Drilling rig in the Menai Strait
A drilling rig located in the Menai Strait faciltated the research

"Then one day sometime between 8,800 and 8,400 years ago, a high spring tide actually separated Anglesey from the mainland for the first time."

For the next 4,000 years humans could cross from the mainland at low tide via a causeway in the vicinity of Ynys Gorad Goch in the Swellies.

But Mike discovered that some 5,000 years ago there came a moment when even the lowest of the low spring tides failed to reveal any dry land and the tidal strait as we know it today was first formed.

He was able to discover the evidence for these developments by taking advantage of a drilling rig in the Strait.

It had been set up in 2002 to build a mooring for the university's new research vessel.

"What you need to reconstruct sea levels is to get really deep down under the sea bed," said Mike.

"So we asked them to drill down and bring up a sediment core.

Ice sheets

"Part of that sediment was laid down when the Menai was dry land. You can date at which depth this occurred by carbon-dating the plant matter.

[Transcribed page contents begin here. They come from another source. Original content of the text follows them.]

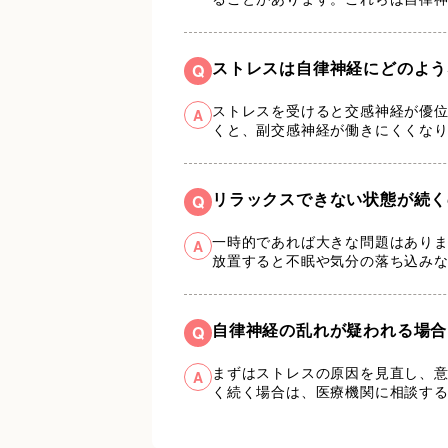
ストレスは自律神経にどのよう
Q
ストレスを受けると交感神経が優
A
くと、副交感神経が働きにくくな
リラックスできない状態が続く
Q
一時的であれば大きな問題はあり
A
放置すると不眠や気分の落ち込み
自律神経の乱れが疑われる場合
Q
まずはストレスの原因を見直し、
A
く続く場合は、医療機関に相談す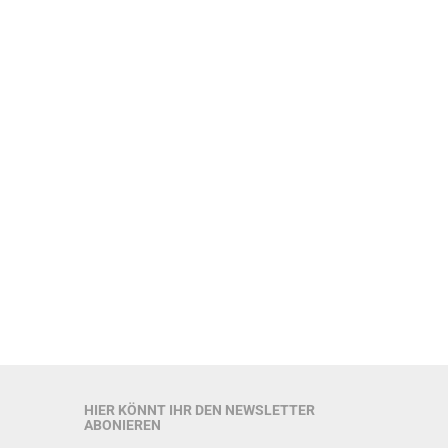
HIER KÖNNT IHR DEN NEWSLETTER
ABONIEREN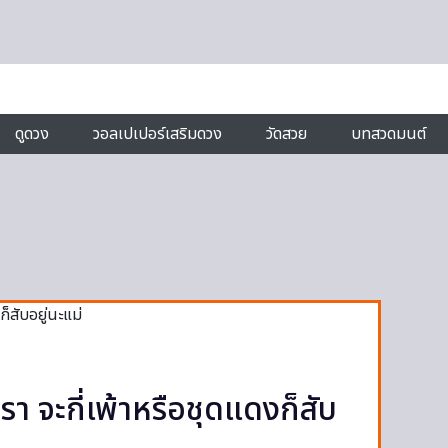
ดูดวง
วอลเปเปอร์เสริมดวง
วัดสวย
บทสวดมนต์
รา จะกี่เพ้าหรือชุดแดงก็สับ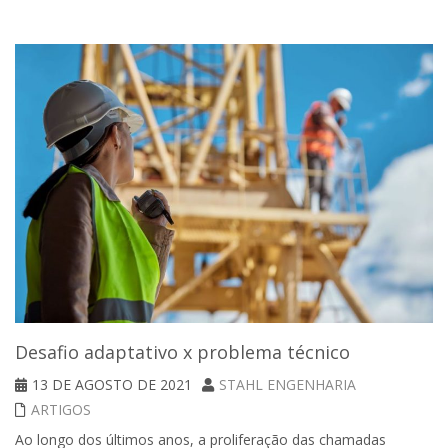
Desafio adaptativo x problema técnico
13 DE AGOSTO DE 2021
STAHL ENGENHARIA
ARTIGOS
Ao longo dos últimos anos, a proliferação das chamadas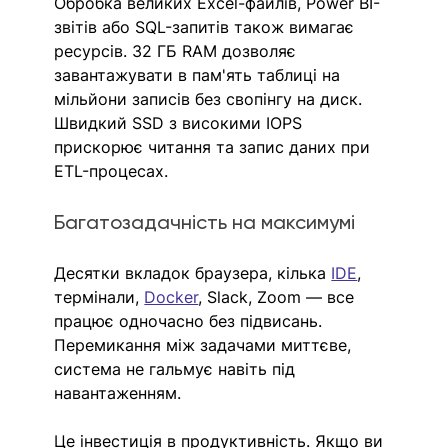
Обробка великих Excel-файлів, Power BI-
звітів або SQL-запитів також вимагає 
ресурсів. 32 ГБ RAM дозволяє 
завантажувати в пам'ять таблиці на 
мільйони записів без свопінгу на диск. 
Швидкий SSD з високими IOPS 
прискорює читання та запис даних при 
ETL-процесах.
Багатозадачність на максимумі
Десятки вкладок браузера, кілька 
IDE
, 
термінали, 
Docker
, Slack, Zoom — все 
працює одночасно без підвисань. 
Перемикання між задачами миттєве, 
система не гальмує навіть під 
навантаженням.
Це інвестиція в продуктивність. Якщо ви 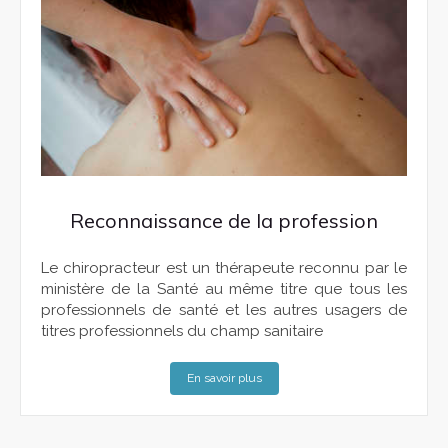
Reconnaissance de la profession
Le chiropracteur est un thérapeute reconnu par le
ministère de la Santé au même titre que tous les
professionnels de santé et les autres usagers de
titres professionnels du champ sanitaire
En savoir plus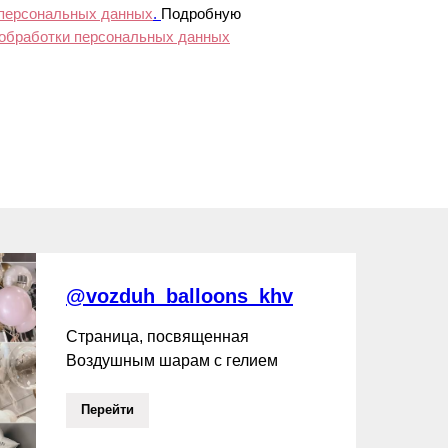
 персональных данных
.
Подробную
 обработки персональных данных
@vozduh_balloons_khv
Страница, посвященная
Воздушным шарам с гелием
Перейти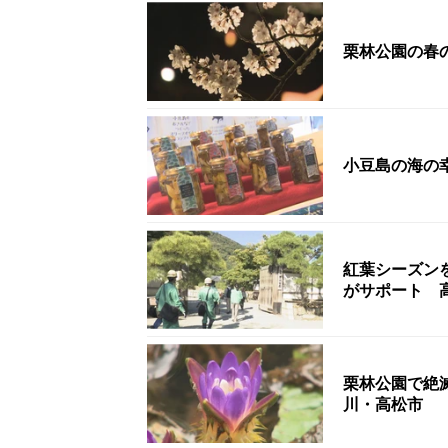
栗林公園の春
小豆島の海の
紅葉シーズン
がサポート 
栗林公園で絶
川・高松市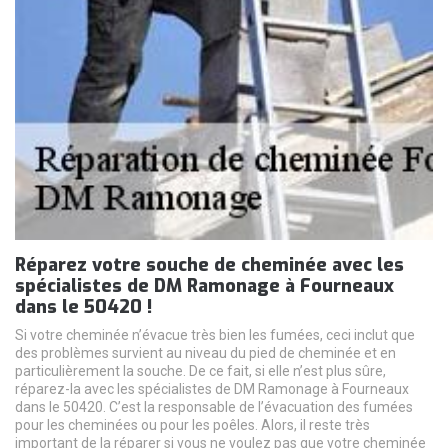
Réparez votre souche de cheminée avec les
spécialistes de DM Ramonage à Fourneaux
dans le 50420 !
Si votre cheminée n’évacue très bien les fumées, ceci inclut que
des problèmes survient au niveau du pied de cheminée et en
particulièrement la souche. De ce fait, si elle n’est plus sûre,
réparez-la avec les spécialistes de DM Ramonage à Fourneaux
dans le 50420. C’est la responsable de l’évacuation des fumées
pour les cheminées ou pour les poêles. Alors, il reste très
important de la réparer si vous ne voulez pas que votre cheminée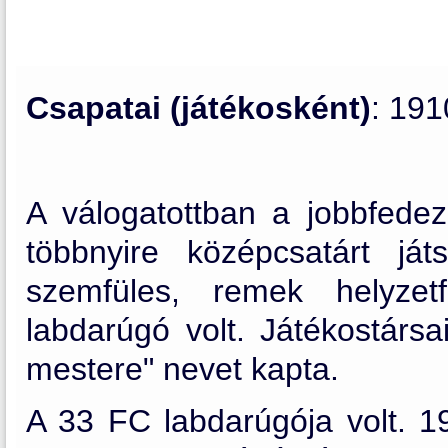
Csapatai (játékosként)
: 19
A válogatottban a jobbfedez
többnyire középcsatárt ját
szemfüles, remek helyzet
labdarúgó volt. Játékostársa
mestere" nevet kapta.
A 33 FC labdarúgója volt. 1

"There's a clear change between stuff laid down when it was land and when it was part of the sea."

This newly-discovered history of changing sea levels in north Wales has also revealed information about the size of the ancient ice sheets that used to cover Snowdonia, plus when and how fast they disappeared.

Professor James Scourse, one of Mike's PhD supervisors, said: "Mike's study not only unlocks the recent geological history of the region in which we work, it also demonstrates that the NE Menai Strait is one of the most important localities for sea-level reconstructions in the whole of Europe.

"The amount of data from this single locality is unprecedented".

The research was supported by the Cemlyn Jones Trust and the Countryside Council for Wales.